Un cadavre dans un désert rocheux

Le ravin d’El Berriel est un territoire interdit à la plupart des randonneurs. Un désert rocheux aux parois de plus de cent mètres où règne le silence. Les barres de réception téléphonique fluctuent et le GPS se déconnecte. Lieu inhospitalier du sud de Gran Canaria, à hauteur de l’aérodrome de Maspalomas mais de l’autre côté de l’autoroute. C’est là, dans la partie haute et dans une des mares que les pluies forment dans le lit, que la Police nationale a localisé, il y a un an, le cadavre nu d’une femme. L’identifier et clore l’affaire a été « un défi » pour les agents du commissariat local de Maspalomas en charge de l’enquête. Qui elle était, comment elle était arrivée sur les lieux et comment elle était morte : trois questions qui sont restées des mois sur la table des brigades de police judiciaire et de police scientifique.

Annabella Lovas, une victime sans identité

Annabella Lovas est le nom de la victime, mais en raison de la complexité de l’affaire, il a fallu des mois pour le découvrir. Le 6 mars 2025, vers 16h30, lorsque les téléphones d’urgence ont sonné, personne n’imaginait que l’alerte deviendrait un casse-tête si difficile à résoudre. Un cadavre de femme en décomposition, nu à partir de la taille, dans un à-pic ; l’absence de documents et d’effets personnels d’une victime qui n’a pas pu être identifiée par ses empreintes digitales ; des autopsies n’ayant pas révélé la cause du décès, et de l’ADN non concluant. L’affaire Berriel est devenue une priorité.

Annabella, de nationalité hongroise, avait 32 ans. Une ancienne candidate de télévision née à Kecskemét qui avait gagné la sympathie du public après avoir participé à une émission de recherche de l’amour, ce qui lui avait permis de devenir influenceuse et de partager son quotidien sur les réseaux sociaux.
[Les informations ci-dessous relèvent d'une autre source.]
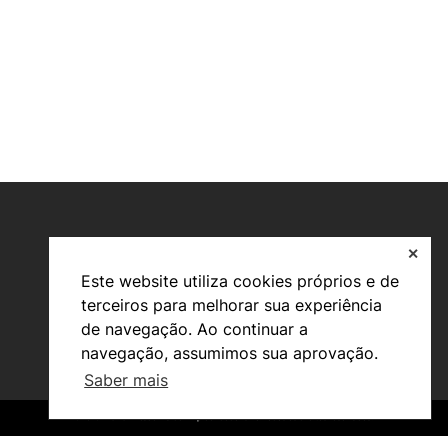
✕
Este website utiliza cookies próprios e de
terceiros para melhorar sua experiência
de navegação. Ao continuar a
navegação, assumimos sua aprovação.
Valorização do Conhecimento
Saber mais
Propriedade Intelectual (PI)
Transferência de Tecnologia
©2026 INOPOL Academia de Empreendedorismo. Todos os direitos reservados.
©2026 INOPOL Academia de Empreendedorismo. Todos os direitos reservados.
InovC+
Recursos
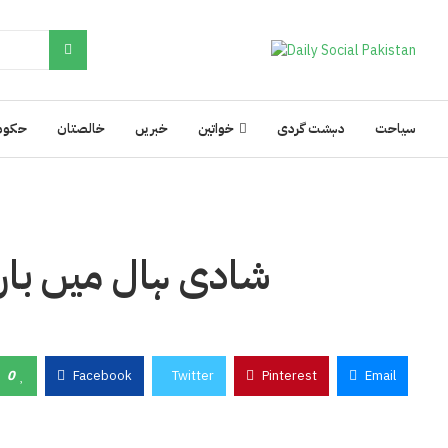
سیاحت
دہشت گردی
خواتین
خبریں
خالصتان
حکوم
شادی ہال میں باراتی
0
Facebook
Twitter
Pinterest
Email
Il a fallu du temps pour établir son identité : des dizaines d’auberges visitées, des salons de tatouage interrogés et des échanges de courriels avec Interpol et Sirene, le système de coopération des pays Schengen.

La macabre découverte de deux professionnels

L’affaire Berriel a eu trois phases et, aussi étrange que cela puisse paraître, elle commence par la seconde, ce 6 mars il y a déjà un an. C’était un jeudi et deux barranquistes – des professionnels – se descendaient en rappel pour atteindre une des mares, lorsqu’une découverte les obligea à s’arrêter. Là, ils localisèrent le corps sans vie d’une femme flottant face contre l’eau, vêtue d’un t-shirt. La topographie des lieux empêcha d’y accéder par la terre. Un hélicoptère du Groupe d’urgence et de sauvetage (GES) la récupéra, la transporta à l’aérodrome de Maspalomas puis, immédiatement après, à l’Institut de médecine légale et des sciences forensiques, où les investigations commencèrent.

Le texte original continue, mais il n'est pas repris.